Friday, September 23, 2016

musical taste and criticism (a personal essay) - part 1

I recently told a joke on my personal facebook page about my deep respect for music as an art form, and how my determination to understand and respect music that doesn't readily appeal to me comes from a desire to better myself be eradicating ignorance and prejudice from my thought process. The punchline was that i hate nickelback, but it made me reflect on my listening habits. As a result, i want to share my process for finding and listening to new (or at least new to me) music and the reasons why certain songs, pieces, bands, etc. stick with me while others do not.

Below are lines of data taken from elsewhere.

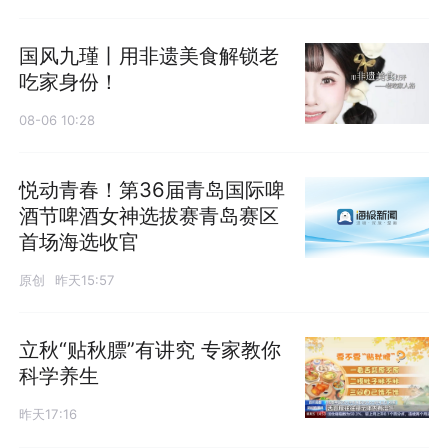
国风九瑾丨用非遗美食解锁老
吃家身份！
08-06 10:28
悦动青春！第36届青岛国际啤
酒节啤酒女神选拔赛青岛赛区
首场海选收官
原创
昨天15:57
立秋“贴秋膘”有讲究 专家教你
科学养生
昨天17:16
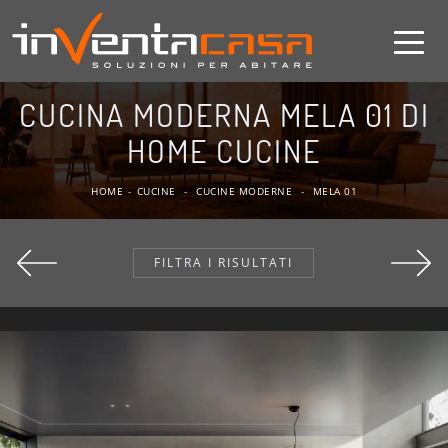
CUCINA MODERNA MELA 01 DI
HOME CUCINE
HOME
-
CUCINE
-
CUCINE MODERNE
-
MELA 01
FILTRA I RISULTATI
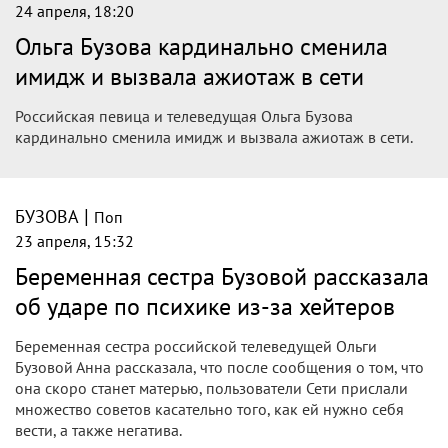
24 апреля, 18:20
Ольга Бузова кардинально сменила
имидж и вызвала ажиотаж в сети
Российская певица и телеведущая Ольга Бузова
кардинально сменила имидж и вызвала ажиотаж в сети.
|
БУЗОВА
Поп
23 апреля, 15:32
Беременная сестра Бузовой рассказала
об ударе по психике из-за хейтеров
Беременная сестра российской телеведущей Ольги
Бузовой Анна рассказала, что после сообщения о том, что
она скоро станет матерью, пользователи Сети прислали
множество советов касательно того, как ей нужно себя
вести, а также негатива.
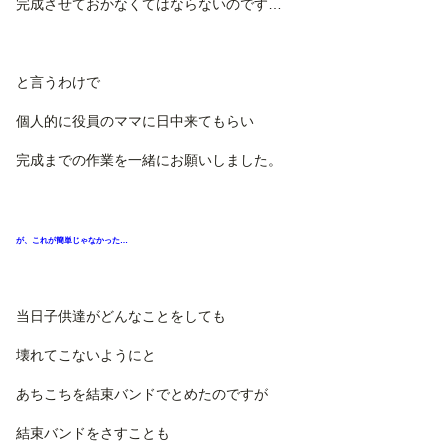
完成させておかなくてはならないのです…
と言うわけで
個人的に役員のママに日中来てもらい
完成までの作業を一緒にお願いしました。
が、これが簡単じゃなかった…
当日子供達がどんなことをしても
壊れてこないようにと
あちこちを結束バンドでとめたのですが
結束バンドをさすことも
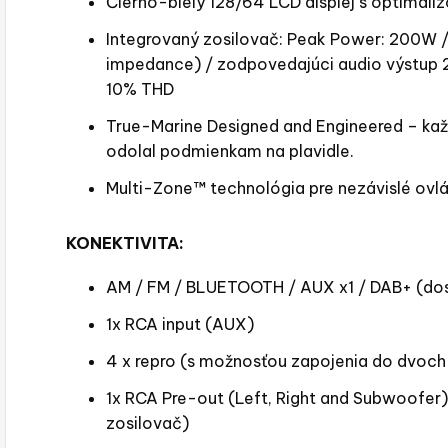
Čierno-biely 128/64 LCD displej s optimal
Integrovaný zosilovač: Peak Power: 200W 
impedance) / zodpovedajúci audio výstup 2
10% THD
True-Marine Designed and Engineered – kaž
odolal podmienkam na plavidle.
Multi-Zone™ technológia pre nezávislé ovl
KONEKTIVITA:
AM / FM / BLUETOOTH / AUX x1 / DAB+ (dost
1x RCA input (AUX)
4 x repro (s možnosťou zapojenia do dvoch
1x RCA Pre-out (Left, Right and Subwoofer)
zosilovač)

I consider myself a connoisseur of listening. I am an academically trained musician and poly-instrumentalist. Decades of my life have been spent translating musical sounds, feelings, and thoughts back and forth from one to another. I hear music in my mind all day and night. Listening to music is not a static, passive experience for me. My body physically mimics the actions that produce what i am hearing, my mind connects disparate ideas to on another and develops fragments in interesting ways, transposes and translates sound from one instrument to another.

All this means that i naturally gravitate toward music that physically connects to my life at the moment. When i write, i write music that feels right, that follows a logical sequence, that alludes to the references i have accumulated. Thus, i am motivated to listen for new ideas, new connections, things i haven't thought of yet.

But, how do i do that? Well, for starters i may be one of the few people left on earth who actually reads the liner notes (the boring parts where a band thanks their families, and friends, and recording engineers, and tells you who actually wrote the song, and mentions other bands. I've spent hours following youtube rabbit holes of associated videos. Back when record stores existed i would buy at least one new album (sound unheard) and listen to it a dozen times before adding it to my collection or trading it in for something else.

What i've found is that no matter what genre, there is at least one artist with whom i connect, at least one piece or song i like by any artist. That one moment is the point at which our experiences cross and the place from where appreciation and understanding begin.

I also spend a great deal of time re-listening to albums in my collection, sometimes for pleasure sometimes to find new or forgotten ideas associated with that music.

I plan to write more on this subject, but this is a good introduction to my approach to music.